Aquí notarás también el cambio de temperatura: aunque junto al fiordo haga un día agradable, arriba puede hacer bastante frío y la niebla puede aparecer rápidamente. Así que no olvides llevar una capa de abrigo y algo impermeable.
Si las condiciones meteorológicas permiten llegar hasta arriba, prepárate para una de las grandes panorámicas del viaje. Desde el mirador Geiranger Skywalk, situado a unos 1.500 metros, tendrás el Geirangerfjord muy por debajo, rodeado de montañas y nieve.
Desde aquí tendrás magníficas vistas del Geirangerfjord, que se extiende unos 15 kilómetros y forma parte del Patrimonio Mundial de la UNESCO junto con el Nærøyfjord.
Nota: si la carretera hacia Dalsnibba está cerrada por obras o por las condiciones meteorológicas, el recorrido puede modificarse y realizarse por la Eagle Road, con parada en su mirador.
Antes de llegar a Geiranger, el bus suele hacer una parada en Flydalsjuvet, uno de los miradores más famosos de Noruega.
Desde aquí tendrás una de esas vistas que probablemente hayas visto muchas veces en fotografías: el Geirangerfjord serpenteando entre enormes paredes de montaña y el pequeño pueblo de Geiranger al fondo.
El recorrido en autobús finaliza en el pequeño pueblo de Geiranger.
Prueba el lefse, una preparación tradicional noruega elaborada con patata, harina y mantequilla, que suele servirse doblada y con rellenos dulces como mantequilla, azúcar y canela.

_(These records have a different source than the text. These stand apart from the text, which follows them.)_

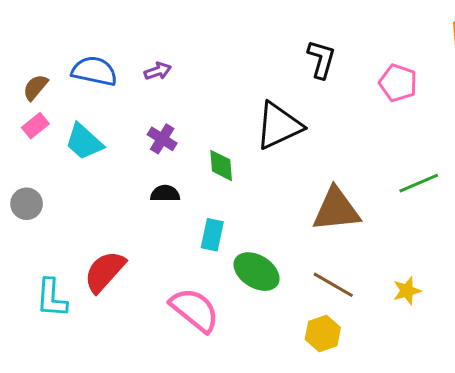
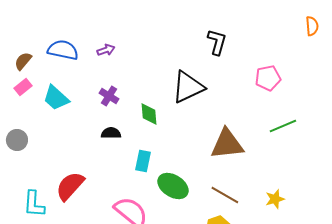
pink pentagon: (398, 83) -> (268, 78), moved, turned -30

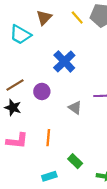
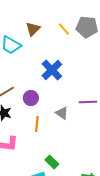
orange line: (48, 138) -> (37, 124), moved
green rectangle: (75, 161) -> (52, 162), moved

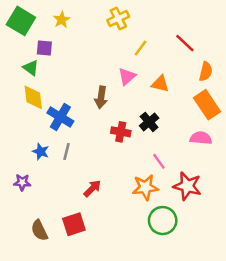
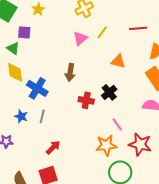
red line: (185, 43) -> (138, 28), turned -48
pink triangle: (127, 76) -> (80, 38), moved
red arrow: (92, 188) -> (53, 147), moved

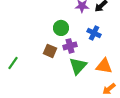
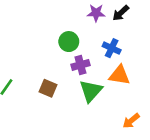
brown square: (50, 51) -> (48, 88), moved
orange triangle: (104, 66) -> (119, 75), moved

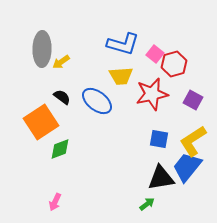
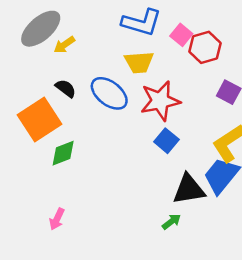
gray ellipse: (42, 49) -> (41, 29), turned 48
red star: (152, 94) -> (160, 101), moved
blue square: (159, 139) -> (166, 141), moved, turned 30

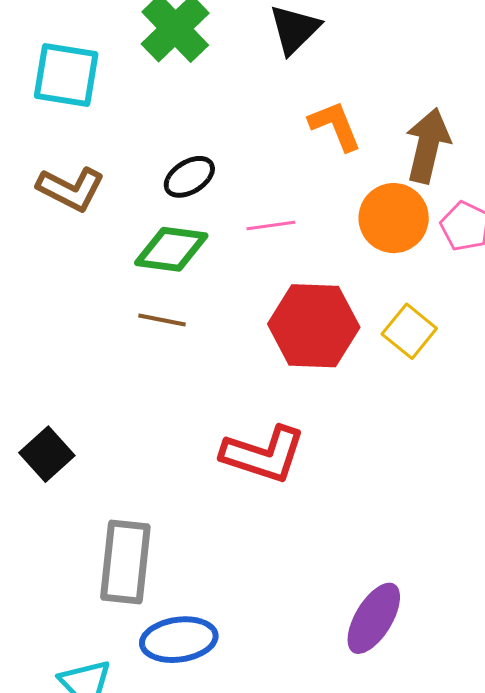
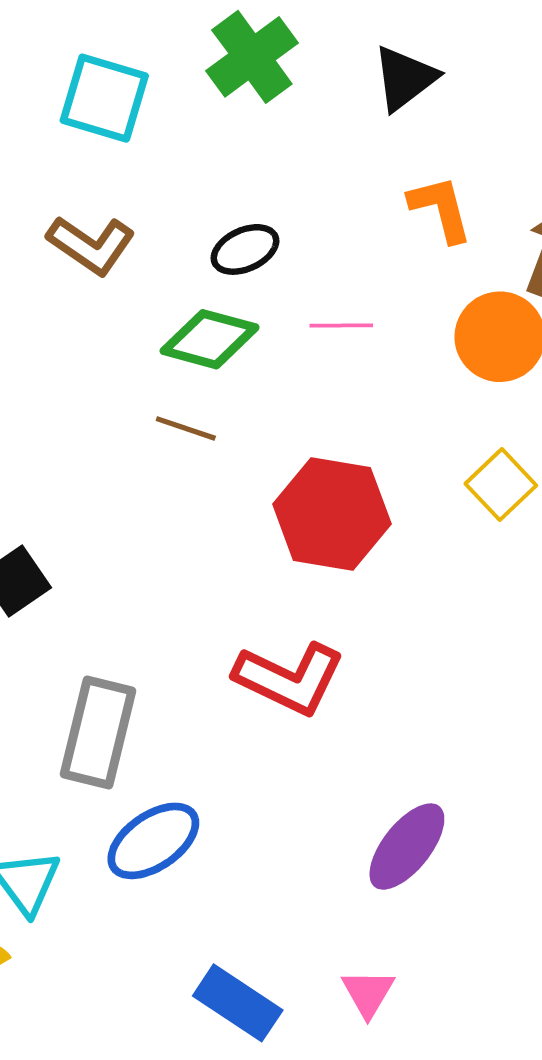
red hexagon: (314, 326) -> (332, 514), moved
red L-shape: (263, 454) -> (289, 678), moved
blue ellipse: (179, 640) -> (153, 841), turned -34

En la zona también son habituales las mermeladas artesanales de frutos rojos, especialmente de fresa y frambuesa (llévate algún bote de recuerdo).
Desembarcas en Hellesylt y allí subirás al autobús compartido con el resto del pasaje y acompañado por un guía de habla hispana.
La excursión incluye almuerzo en un restaurante local y termina en Geiranger, donde volverás a embarcar en el crucero.